*** Begin section ***
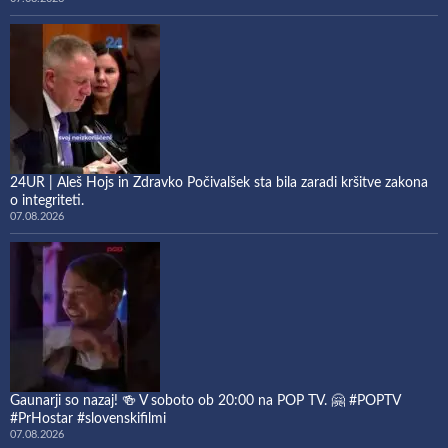
24UR | Aleš Hojs in Zdravko Počivalšek sta bila zaradi kršitve zakona
o integriteti.
07.08.2026
Gaunarji so nazaj! 🍻 V soboto ob 20:00 na POP TV. 🤗 #POPTV
#PrHostar #slovenskifilmi
07.08.2026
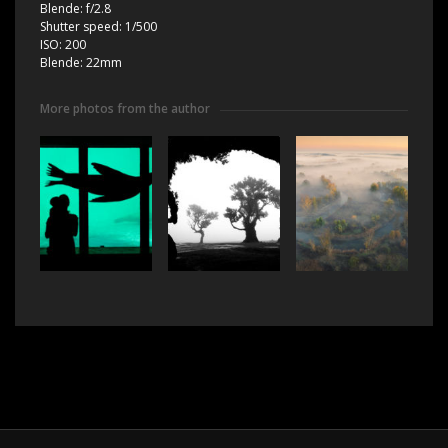
Blende:
f/2.8
Shutter speed:
1/500
ISO:
200
Blende:
22mm
More photos from the author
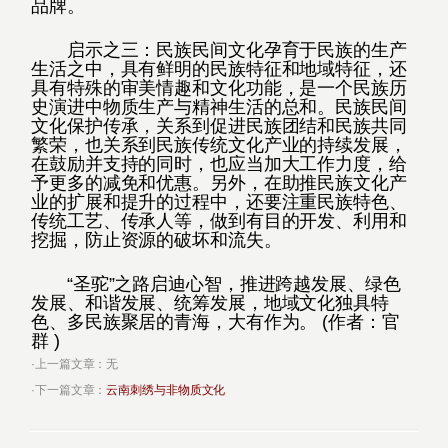
品牌。
启示之三：民族民间文化孕育于民族的生产
生活之中，具有鲜明的民族特征和地域特征，还
具有特殊的审美情趣和文化功能，是一个民族历
史演进中物质生产与精神生活的总和。民族民间
文化保护传承，关系到促进民族团结和民族共同
繁荣，也关系到民族传统文化产业的持续发展，
在鼓励并支持的同时，也应当加大工作力度，给
予更多的减免和优惠。另外，在助推民族文化产
业的扩展和提升的过程中，还要注重民族特色、
传统工艺、传承人等，做到有目的开发、利用和
挖掘，防止资源的破坏和流失。
“圣驼”之路启迪心智，推进跨越发展、绿色
发展、和谐发展、统筹发展，地域文化独具特
色、多民族聚居的青海，大有作为。 (作者：官
群 )
·上一篇文章：无
·下一篇文章：
云南刺绣与非物质文化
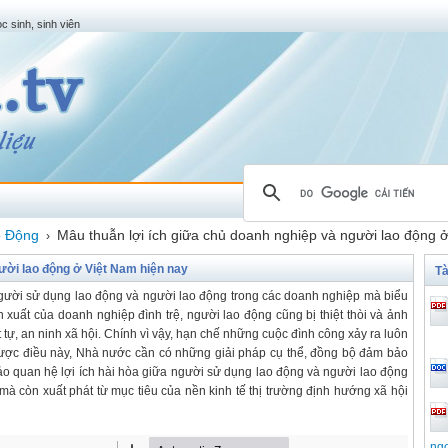
c sinh, sinh viên
o Động
Mâu thuẫn lợi ích giữa chủ doanh nghiệp và người lao động 
›
ười lao động ở Việt Nam hiện nay
Tà
người sử dụng lao động và người lao động trong các doanh nghiệp mà biểu
 xuất của doanh nghiệp đình trệ, người lao động cũng bị thiệt thòi và ảnh
t tự, an ninh xã hội. Chính vì vậy, hạn chế những cuộc đình công xảy ra luôn
ược điều này, Nhà nước cần có những giải pháp cụ thể, đồng bộ đảm bảo
o quan hệ lợi ích hài hòa giữa người sử dụng lao động và người lao động
 mà còn xuất phát từ mục tiêu của nền kinh tế thị trường định hướng xã hội
ng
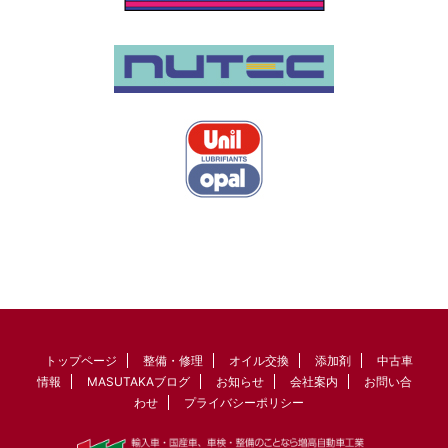
トップページ
整備・修理
オイル交換
添加剤
中古車
情報
MASUTAKAブログ
お知らせ
会社案内
お問い合
わせ
プライバシーポリシー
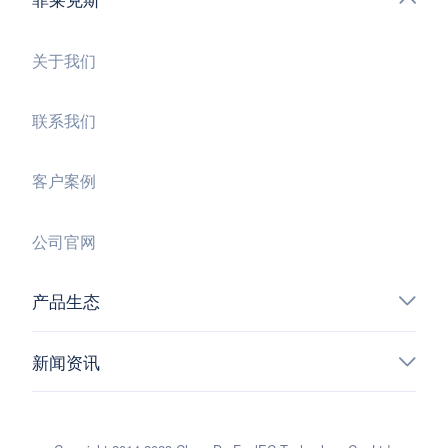
关于我们
联系我们
客户案例
公司官网
产品生态
新闻资讯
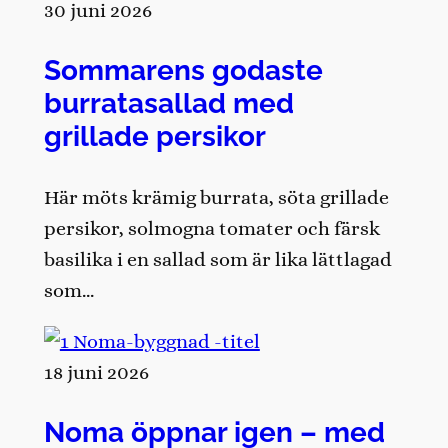
30 juni 2026
Sommarens godaste
burratasallad med
grillade persikor
Här möts krämig burrata, söta grillade
persikor, solmogna tomater och färsk
basilika i en sallad som är lika lättlagad
som…
18 juni 2026
Noma öppnar igen – med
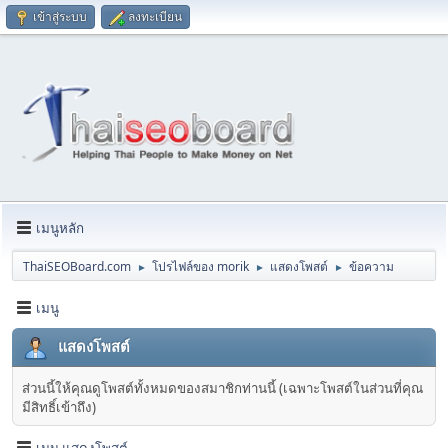
เข้าสู่ระบบ
ลงทะเบียน
เมนูหลัก
ThaiSEOBoard.com
โปรไฟล์ของ morik
แสดงโพสต์
ข้อความ
►
►
►
เมนู
แสดงโพสต์
ส่วนนี้ให้คุณดูโพสต์ทั้งหมดของสมาชิกท่านนี้ (เฉพาะโพสต์ในส่วนที่คุณ
มีสิทธิ์เข้าถึง)
เมนู แสดงโพสต์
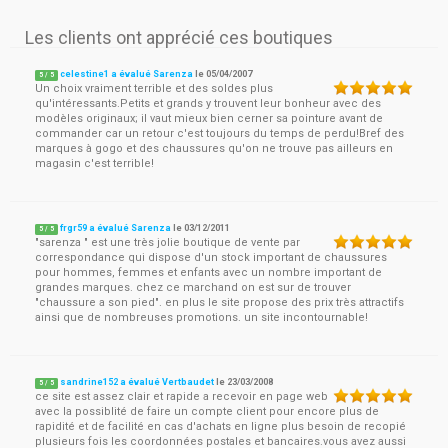
Les clients ont apprécié ces boutiques
celestine1 a évalué Sarenza
le
05/04/2007
5
/
5
Un choix vraiment terrible et des soldes plus
qu'intéressants.Petits et grands y trouvent leur bonheur avec des
modèles originaux; il vaut mieux bien cerner sa pointure avant de
commander car un retour c'est toujours du temps de perdu!Bref des
marques à gogo et des chaussures qu'on ne trouve pas ailleurs en
magasin c'est terrible!
frgr59 a évalué Sarenza
le
03/12/2011
5
/
5
"sarenza " est une très jolie boutique de vente par
correspondance qui dispose d'un stock important de chaussures
pour hommes, femmes et enfants avec un nombre important de
grandes marques. chez ce marchand on est sur de trouver
"chaussure a son pied". en plus le site propose des prix très attractifs
ainsi que de nombreuses promotions. un site incontournable!
sandrine152 a évalué Vertbaudet
le
23/03/2008
5
/
5
ce site est assez clair et rapide a recevoir en page web
avec la possiblité de faire un compte client pour encore plus de
rapidité et de facilité en cas d'achats en ligne plus besoin de recopié
plusieurs fois les coordonnées postales et bancaires.vous avez aussi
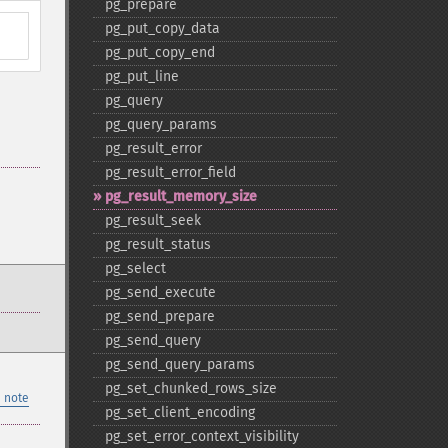
pg_​prepare
pg_​put_​copy_​data
pg_​put_​copy_​end
pg_​put_​line
pg_​query
pg_​query_​params
pg_​result_​error
pg_​result_​error_​field
pg_​result_​memory_​size
pg_​result_​seek
pg_​result_​status
pg_​select
pg_​send_​execute
pg_​send_​prepare
pg_​send_​query
pg_​send_​query_​params
pg_​set_​chunked_​rows_​size
 note
pg_​set_​client_​encoding
pg_​set_​error_​context_​visibility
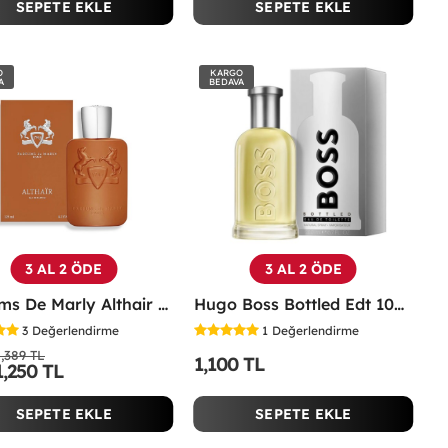
SEPETE EKLE
SEPETE EKLE
O
KARGO
A
BEDAVA
3 AL 2 ÖDE
3 AL 2 ÖDE
Parfums De Marly Althair EDP 125 Ml Erkek Parfüm -
Hugo Boss Bottled Edt 100 ML Erkek Parfüm - HBBE
3
Değerlendirme
1
Değerlendirme
1,389 TL
1,100 TL
1,250 TL
SEPETE EKLE
SEPETE EKLE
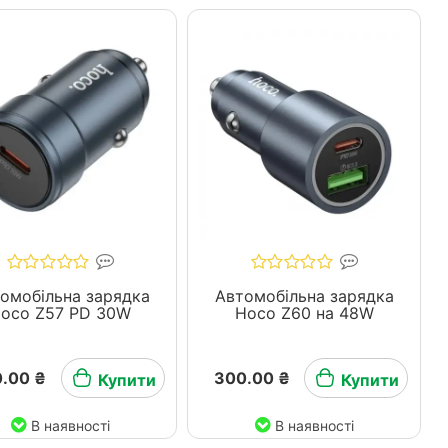
омобільна зарядка
Автомобільна зарядка
oco Z57 PD 30W
Hoco Z60 на 48W
.00 ₴
300.00 ₴
Купити
Купити
В наявності
В наявності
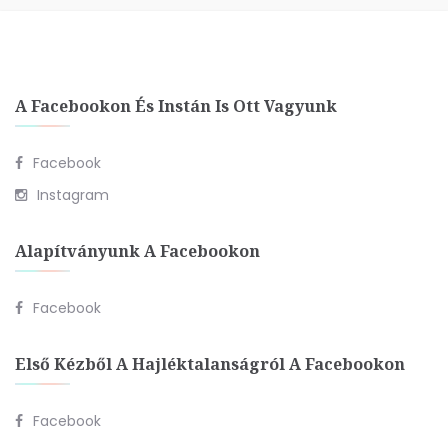
A Facebookon És Instán Is Ott Vagyunk
Facebook
Instagram
Alapítványunk A Facebookon
Facebook
Első Kézből A Hajléktalanságról A Facebookon
Facebook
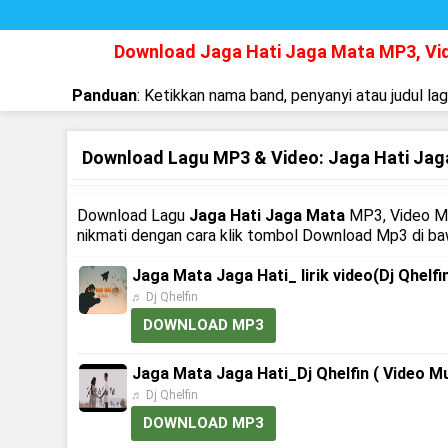
Download Jaga Hati Jaga Mata MP3, V
Panduan
: Ketikkan nama band, penyanyi atau judul la
Download Lagu MP3 & Video: Jaga Hati Ja
Download Lagu
Jaga Hati Jaga Mata
MP3, Video Mp
nikmati dengan cara klik tombol Download Mp3 di ba
Jaga Mata Jaga Hati_ lirik video(Dj Qhelfi
♬ Dj Qhelfin
DOWNLOAD MP3
Jaga Mata Jaga Hati_Dj Qhelfin ( Video M
♬ Dj Qhelfin
DOWNLOAD MP3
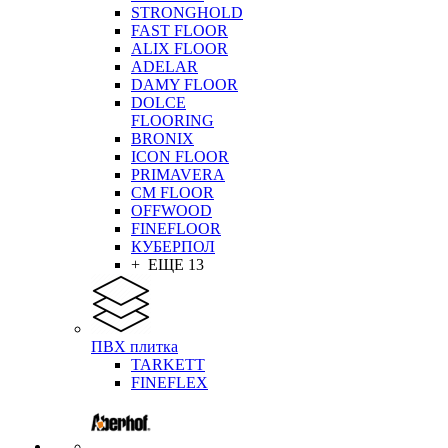
STRONGHOLD
FAST FLOOR
ALIX FLOOR
ADELAR
DAMY FLOOR
DOLCE
FLOORING
BRONIX
ICON FLOOR
PRIMAVERA
CM FLOOR
OFFWOOD
FINEFLOOR
КУБЕРПОЛ
+ ЕЩЕ 13
ПВХ плитка
TARKETT
FINEFLEX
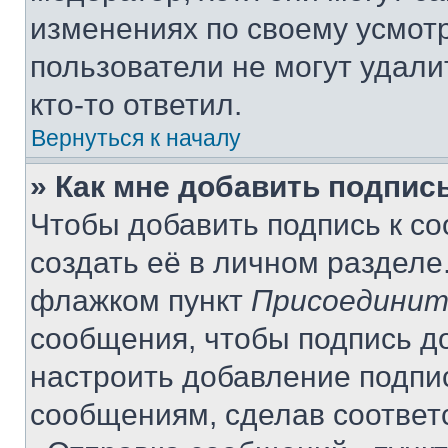
изменениях по своему усмот
пользователи не могут удали
кто-то ответил.
Вернуться к началу
» Как мне добавить подпис
Чтобы добавить подпись к с
создать её в личном разделе
флажком пункт
Присоединит
сообщения, чтобы подпись д
настроить добавление подпи
сообщениям, сделав соответ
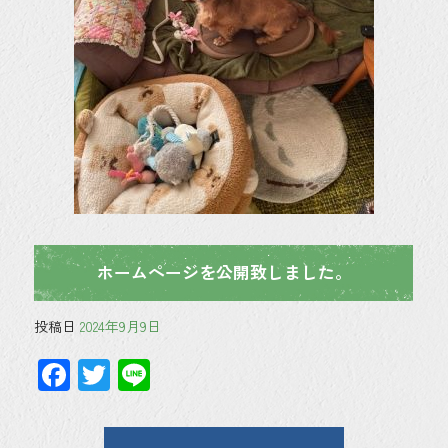
ホームページを公開致しました。
投稿日
2024年9月9日
F
T
Li
ac
wi
ne
e
tt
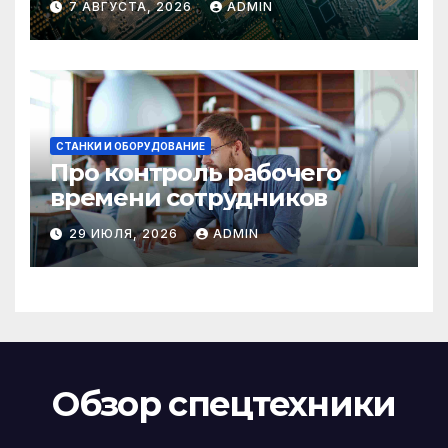
7 АВГУСТА, 2026
ADMIN
СТАНКИ И ОБОРУДОВАНИЕ
Про контроль рабочего
времени сотрудников
29 ИЮЛЯ, 2026
ADMIN
Обзор спецтехники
*** End section ***
### WHAT THE TASK REQUIRES
Here the job is to repeat the entries verbatim while leaving all pictures out.

### RESPONSE
24UR | Aleš Hojs in Zdravko Počivalšek sta bila zaradi kršitve zakona
o integriteti.
07.08.2026
Gaunarji so nazaj! 🍻 V soboto ob 20:00 na POP TV. 🤗 #POPTV
#PrHostar #slovenskifilmi
07.08.2026
Blende:
f/2.8
Shutter speed:
1/500
ISO:
200
Blende:
22mm
More photos from the author
品牌。
启示之三：民族民间文化孕育于民族的生产
生活之中，具有鲜明的民族特征和地域特征，还
具有特殊的审美情趣和文化功能，是一个民族历
史演进中物质生产与精神生活的总和。民族民间
文化保护传承，关系到促进民族团结和民族共同
繁荣，也关系到民族传统文化产业的持续发展，
在鼓励并支持的同时，也应当加大工作力度，给
予更多的减免和优惠。另外，在助推民族文化产
业的扩展和提升的过程中，还要注重民族特色、
传统工艺、传承人等，做到有目的开发、利用和
挖掘，防止资源的破坏和流失。
“圣驼”之路启迪心智，推进跨越发展、绿色
发展、和谐发展、统筹发展，地域文化独具特
色、多民族聚居的青海，大有作为。 (作者：官
群 )
·上一篇文章：无
·下一篇文章：
云南刺绣与非物质文化
c sinh, sinh viên
o Động
Mâu thuẫn lợi ích giữa chủ doanh nghiệp và người lao động 
›
ười lao động ở Việt Nam hiện nay
Tà
người sử dụng lao động và người lao động trong các doanh nghiệp mà biểu
 xuất của doanh nghiệp đình trệ, người lao động cũng bị thiệt thòi và ảnh
t tự, an ninh xã hội. Chính vì vậy, hạn chế những cuộc đình công xảy ra luôn
ược điều này, Nhà nước cần có những giải pháp cụ thể, đồng bộ đảm bảo
o quan hệ lợi ích hài hòa giữa người sử dụng lao động và người lao động
 mà còn xuất phát từ mục tiêu của nền kinh tế thị trường định hướng xã hội
ng
トップページ
整備・修理
オイル交換
添加剤
中古車
情報
MASUTAKAブログ
お知らせ
会社案内
お問い合
わせ
プライバシーポリシー
关于我们
联系我们
客户案例
公司官网
产品生态
新闻资讯
30 juni 2026
Sommarens godaste
burratasallad med
grillade persikor
Här möts krämig burrata, söta grillade
persikor, solmogna tomater och färsk
basilika i en sallad som är lika lättlagad
som…
18 juni 2026
Noma öppnar igen – med
เข้าสู่ระบบ
ลงทะเบียน
เมนูหลัก
ThaiSEOBoard.com
โปรไฟล์ของ morik
แสดงโพสต์
ข้อความ
►
►
►
เมนู
แสดงโพสต์
ส่วนนี้ให้คุณดูโพสต์ทั้งหมดของสมาชิกท่านนี้ (เฉพาะโพสต์ในส่วนที่คุณ
มีสิทธิ์เข้าถึง)
เมนู แสดงโพสต์
Les clients ont apprécié ces boutiques
celestine1 a évalué Sarenza
le
05/04/2007
5
/
5
Un choix vraiment terrible et des soldes plus
qu'intéressants.Petits et grands y trouvent leur bonheur avec des
modèles originaux; il vaut mieux bien cerner sa pointure avant de
commander car un retour c'est toujours du temps de perdu!Bref des
marques à gogo et des chaussures qu'on ne trouve pas ailleurs en
magasin c'est terrible!
frgr59 a évalué Sarenza
le
03/12/2011
5
/
5
"sarenza " est une très jolie boutique de vente par
correspondance qui dispose d'un stock important de chaussures
pour hommes, femmes et enfants avec un nombre important de
grandes marques. chez ce marchand on est sur de trouver
"chaussure a son pied". en plus le site propose des prix très attractifs
ainsi que de nombreuses promotions. un site incontournable!
sandrine152 a évalué Vertbaudet
le
23/03/2008
5
/
5
ce site est assez clair et rapide a recevoir en page web
avec la possiblité de faire un compte client pour encore plus de
rapidité et de facilité en cas d'achats en ligne plus besoin de recopié
plusieurs fois les coordonnées postales et bancaires.vous avez aussi
pg_​prepare
pg_​put_​copy_​data
pg_​put_​copy_​end
pg_​put_​line
pg_​query
pg_​query_​params
pg_​result_​error
pg_​result_​error_​field
pg_​result_​memory_​size
pg_​result_​seek
pg_​result_​status
pg_​select
pg_​send_​execute
pg_​send_​prepare
pg_​send_​query
pg_​send_​query_​params
pg_​set_​chunked_​rows_​size
 note
pg_​set_​client_​encoding
pg_​set_​error_​context_​visibility
SEPETE EKLE
SEPETE EKLE
O
KARGO
A
BEDAVA
3 AL 2 ÖDE
3 AL 2 ÖDE
Parfums De Marly Althair EDP 125 Ml Erkek Parfüm -
Hugo Boss Bottled Edt 100 ML Erkek Parfüm - HBBE
3
Değerlendirme
1
Değerlendirme
1,389 TL
1,100 TL
1,250 TL
SEPETE EKLE
SEPETE EKLE
омобільна зарядка
Автомобільна зарядка
oco Z57 PD 30W
Hoco Z60 на 48W
.00 ₴
300.00 ₴
Купити
Купити
В наявності
В наявності
A Facebookon És Instán Is Ott Vagyunk
Facebook
Instagram
Alapítványunk A Facebookon
Facebook
Első Kézből A Hajléktalanságról A Facebookon
Facebook
Download Jaga Hati Jaga Mata MP3, V
Panduan
: Ketikkan nama band, penyanyi atau judul la
Download Lagu MP3 & Video: Jaga Hati Ja
Download Lagu
Jaga Hati Jaga Mata
MP3, Video Mp
nikmati dengan cara klik tombol Download Mp3 di ba
Jaga Mata Jaga Hati_ lirik video(Dj Qhelfi
♬ Dj Qhelfin
DOWNLOAD MP3
Jaga Mata Jaga Hati_Dj Qhelfin ( Video M
♬ Dj Qhelfin
DOWNLOAD MP3
STRONGHOLD
FAST FLOOR
ALIX FLOOR
ADELAR
DAMY FLOOR
DOLCE
FLOORING
BRONIX
ICON FLOOR
PRIMAVERA
CM FLOOR
OFFWOOD
FINEFLOOR
КУБЕРПОЛ
+ ЕЩЕ 13
ПВХ плитка
TARKETT
FINEFLEX
изменениях по своему усмот
пользователи не могут удали
кто-то ответил.
Вернуться к началу
» Как мне добавить подпис
Чтобы добавить подпись к с
создать её в личном разделе
флажком пункт
Присоединит
сообщения, чтобы подпись д
настроить добавление подпи
сообщениям, сделав соответ
ホームページを公開致しました。
投稿日
2024年9月9日
F
T
Li
ac
wi
ne
e
tt
7 АВГУСТА, 2026
ADMIN
СТАНКИ И ОБОРУДОВАНИЕ
Про контроль рабочего
времени сотрудников
29 ИЮЛЯ, 2026
ADMIN
Обзор спецтехники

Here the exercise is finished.